A enologia é o denominador comum dos três nomes que reúnem a paixão por uma casta cujo berço é Bucelas, e o epicentro demarcado pela histórica Quinta da Romeira de Cima, em Loures.
Francisco de Sousa Ferreira é o CEO da Wine Ventures e o impulsionador dos Arinto Makers
Contemos a estória. Depois de uma volta pelo país, Francisco de Sousa Ferreira, nome reconhecido do mundo empresarial de bebidas – esteve oito anos no Grupo Jerónimo Martins, foi administrador da Unicer durante dez anos, ao que se seguiu a integração no Concelho de Administração da Sogrape, onde permaneceu outra década –, assenta arraiais na Quinta da Romeira de Cima, em Bucelas, no concelho de Loures, distrito de Lisboa onde, em setembro de 2013, fundou a Wine Ventures, da qual é CEO. Objetivo? “Criar um projeto meu, mas precisava de uma base onde assentasse o quartel general e o Arinto apareceu como um bónus”, daí o nome Arinto Makers formado por um trio dotado de boa disposição.
Passemos às apresentações. Comecemos por Manuel Pires da Silva que entrou no mundo dos vinhos há mais de três décadas, é o antigo proprietário mas, ainda, acionista da Quinta do Minho, na Região Demarcada dos Vinhos Verdes, fundador da Univin, uma joint venture criada com a Unicer para a área de legado de Baco e, no presente, um dos elementos dos Arinto Makers ou não tivesse aceite o desafio de Francisco de Sousa Ferreira em percorrer Portugal até encontrar a Quinta da Romeira. “Tenho um apego muito grande aos brancos – sou produtor de vinho verde, portanto sempre trabalhei com castas brancas – e hoje estou rendido aos brancos, mais concretamente ao Arinto. Portanto, mudei o meu discurso, pois esta casta tem-nos permitido fazer coisas espantosas porque, ao trabalhá-la, podemos levá-la onde se quer.”

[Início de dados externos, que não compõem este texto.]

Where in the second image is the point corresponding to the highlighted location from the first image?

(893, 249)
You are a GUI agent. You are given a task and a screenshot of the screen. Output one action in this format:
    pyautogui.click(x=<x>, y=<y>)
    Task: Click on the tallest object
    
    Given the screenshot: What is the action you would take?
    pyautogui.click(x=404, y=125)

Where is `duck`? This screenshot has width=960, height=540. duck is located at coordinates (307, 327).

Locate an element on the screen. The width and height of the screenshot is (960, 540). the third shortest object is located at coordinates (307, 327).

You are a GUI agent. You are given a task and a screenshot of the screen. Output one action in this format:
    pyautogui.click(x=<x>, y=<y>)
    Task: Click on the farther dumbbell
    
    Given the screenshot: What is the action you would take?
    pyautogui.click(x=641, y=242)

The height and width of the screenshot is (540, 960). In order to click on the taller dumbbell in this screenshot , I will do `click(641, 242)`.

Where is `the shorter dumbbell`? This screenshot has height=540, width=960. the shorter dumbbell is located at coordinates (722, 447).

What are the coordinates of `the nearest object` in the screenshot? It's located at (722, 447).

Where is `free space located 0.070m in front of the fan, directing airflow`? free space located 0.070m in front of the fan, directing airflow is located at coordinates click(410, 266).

Manuel Vieira, enólogo e “brancófilo”, como lhe chamam os amigos – “porque tenho uma atração muito grande ao vinho branco, que apresenta uma expressividade aromática muito mais diversa do que os tintos e uma maior longevidade, se bem que, em enologia, gosta-se de tudo” –, iniciou o percurso no universo vínico na Casa Ferreirinha, quando ainda estava sob a batuta de Nicolau de Almeida e, após 26 anos na equipa de enologia da Sogrape, passou a colaborar com a equipa da Wine Ventures, vestindo a camisola dos Arinto Makers.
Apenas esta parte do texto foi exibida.